Last month an EU court invented the "right to be forgotten". Individuals in the 28 European Union member states can now force Google and other search engines to remove online material about them that is "inadequate, irrelevant or excessive".
The regime is an unprecedented attack on freedom of speech. What is concerning from an Australian perspective is that Communications Minister Malcolm Turnbull endorsed the right to be forgotten just two years ago.
The EU case was brought by a Spanish man who sued Google to force the search engine to remove internet search results that included 16-year-old notices in a local newspaper about property that had been repossessed to pay debts he owed at the time.
Mario Costeja Gonzalez argued that the material should be removed because it breached his right to privacy — the notices were no longer current or relevant, so they should be deleted. His victory creates a dangerous precedent that gives every European the right to delete things on the internet they don't like.

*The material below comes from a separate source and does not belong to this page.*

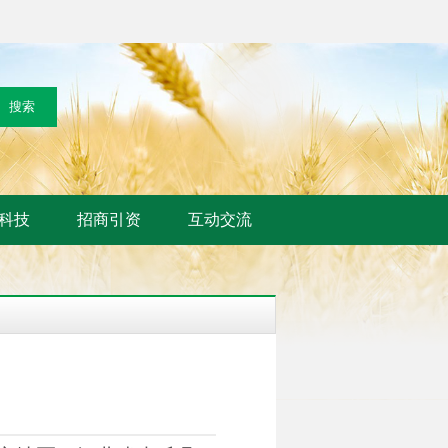
科技
招商引资
互动交流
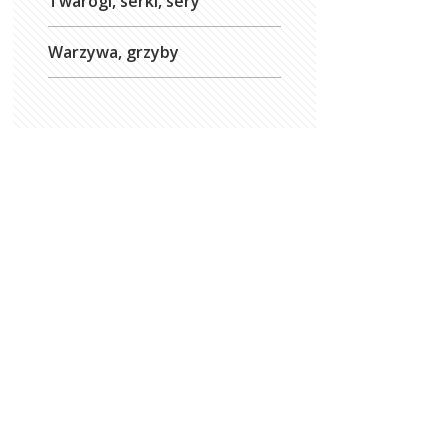
Twarogi, serki, sery
Warzywa, grzyby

The threat of such a regime making it to Australian shores might seem small. Perhaps our judges aren't quite as activist as those who sit on the benches of the European Court of Justice. And Australia doesn't have privacy laws that pose the same threat to free speech as those in the EU.
But it's certainly worth pointing out that at least one federal member of parliament has promoted the right to be forgotten. And he just so happens to be the man that would be responsible for implementing such a regime if it was to be adopted in Australia — Malcolm Turnbull.

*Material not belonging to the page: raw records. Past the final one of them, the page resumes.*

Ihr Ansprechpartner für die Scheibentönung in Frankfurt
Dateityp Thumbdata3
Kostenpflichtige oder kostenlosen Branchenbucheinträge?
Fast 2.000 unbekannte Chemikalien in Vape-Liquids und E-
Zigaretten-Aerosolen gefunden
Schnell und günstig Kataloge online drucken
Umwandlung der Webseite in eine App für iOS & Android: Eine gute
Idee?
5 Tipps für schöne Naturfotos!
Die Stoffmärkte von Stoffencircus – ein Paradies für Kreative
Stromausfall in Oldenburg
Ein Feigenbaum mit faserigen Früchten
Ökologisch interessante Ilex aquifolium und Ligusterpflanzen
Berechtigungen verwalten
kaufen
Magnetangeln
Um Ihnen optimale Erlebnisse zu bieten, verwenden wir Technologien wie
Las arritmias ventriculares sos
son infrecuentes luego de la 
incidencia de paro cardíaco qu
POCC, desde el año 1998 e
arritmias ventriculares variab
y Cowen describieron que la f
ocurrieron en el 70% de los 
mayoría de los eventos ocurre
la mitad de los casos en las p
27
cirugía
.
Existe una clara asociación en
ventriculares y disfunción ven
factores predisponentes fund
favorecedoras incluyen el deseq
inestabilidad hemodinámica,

On October 8, 2012, Turnbull delivered the 45th Alfred Deakin Lecture. He used the speech to spruik the benefits of the right to be forgotten, saying: "Surely as we reflect on the consequences of the digital shift from a default of forgetting to one of perpetual memory we should be seeking to restore as far as possible the individual's right not simply to their privacy but to having the right to delete that which they have created in the same way as can be done in the analogue world."

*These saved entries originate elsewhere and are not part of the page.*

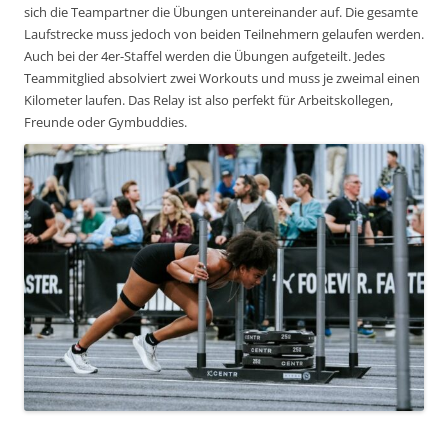
sich die Teampartner die Übungen untereinander auf. Die gesamte
Laufstrecke muss jedoch von beiden Teilnehmern gelaufen werden.
Auch bei der 4er-Staffel werden die Übungen aufgeteilt. Jedes
Teammitglied absolviert zwei Workouts und muss je zweimal einen
Kilometer laufen. Das Relay ist also perfekt für Arbeitskollegen,
Freunde oder Gymbuddies.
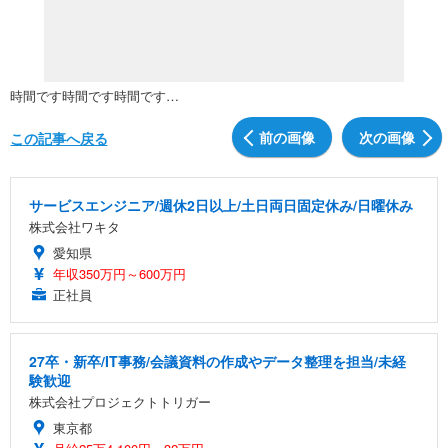
時間です時間です時間です…
前の画像
次の画像
この記事へ戻る
サービスエンジニア/週休2日以上/土日両日固定休み/日曜休み
株式会社ワキタ
愛知県
年収350万円～600万円
正社員
27卒・新卒/IT事務/会議資料の作成やデータ整理を担当/未経
験歓迎
株式会社プロジェクトトリガー
東京都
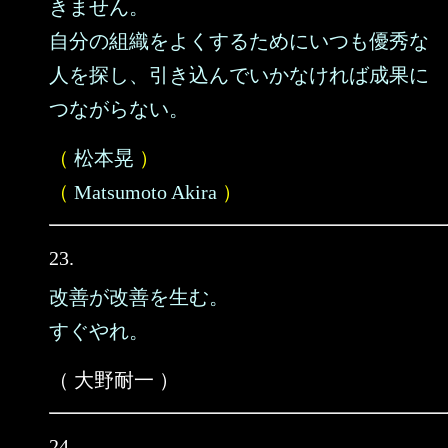
きません。
自分の組織をよくするためにいつも優秀な
人を探し、引き込んでいかなければ成果に
つながらない。
（
松本晃
）
（
Matsumoto Akira
）
23.
改善が改善を生む。
すぐやれ。
（ 大野耐一 ）
24.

It's a baffling position for Turnbull to take. This is the man who led the Coalition's charge against then communications minister Stephen Conroy's internet filter. In the same speech where Turnbull endorsed the right to be forgotten, he also took a stand against the proposal to impose a mandatory data retention regime, which would have allowed the government to spy on the online activity of every Australian.
There are a number of concerns here. The biggest is that the European Court of Justice has just given a gag to every internet user. The right to be forgotten makes every man a censor. Put simply, anyone who finds material online that they disagree with now has the power to force Google to remove it.
Following the ruling, European search engines have been inundated with requests. Some of the tens of thousands of requests include a business seeking to have negative feedback on a review website removed, convicted criminals seeking to have articles about their crimes deleted, and an individual suspended from their job wants articles about the suspension taken down.
These examples demonstrate how absurd this regime will be. A one-star customer rating on Yelp is not ideal from the business-owner's perspective but these feedback mechanisms are an essential part of 21st century life.
The early flood of requests for deletion highlights another unusual aspect of this regime — the search engines themselves are the ones that have to decide whether material is "inadequate, irrelevant or excessive". It's the ultimate in state outsourcing. Rather than judges and courts adjudicating what material gets taken down and what material stays up, it forces a private company to do the work of a proxy censor.
This raises a significant rule of law problem. It is contrary to some of the most basic principles that our legal system is built upon. Applying and enforcing the law is the role of the courts. Companies don't exist to enforce the law, and any legal system that asks them to is very seriously flawed.
It also raises a number of questions about the legal intersection between the right to free speech and the new "right" to be forgotten. For instance, subsequent court cases will have to determine the consequences of over or under-deletion by search engines.
There is an important distinction to be drawn here. Search engines already remove some websites from their search results. Other sites are simply never indexed. For example, Google routinely removes personal information and child sexual abuse imagery from its index.
Users can also make a request to Google to have certain material removed on a range of grounds. This is entirely legitimate. Policies that a company enforces voluntarily are legitimate business decisions. The right to be forgotten is fundamentally different. It's a state-backed censorship regime and an unprecedented attack on freedom of speech.
In light of the recent legal decision giving Europeans the right to be forgotten, the Abbott government should clarify its position. Does it stand with Turnbull in endorsing a digital censorship regime, or will it reject this latest threat to freedom of speech?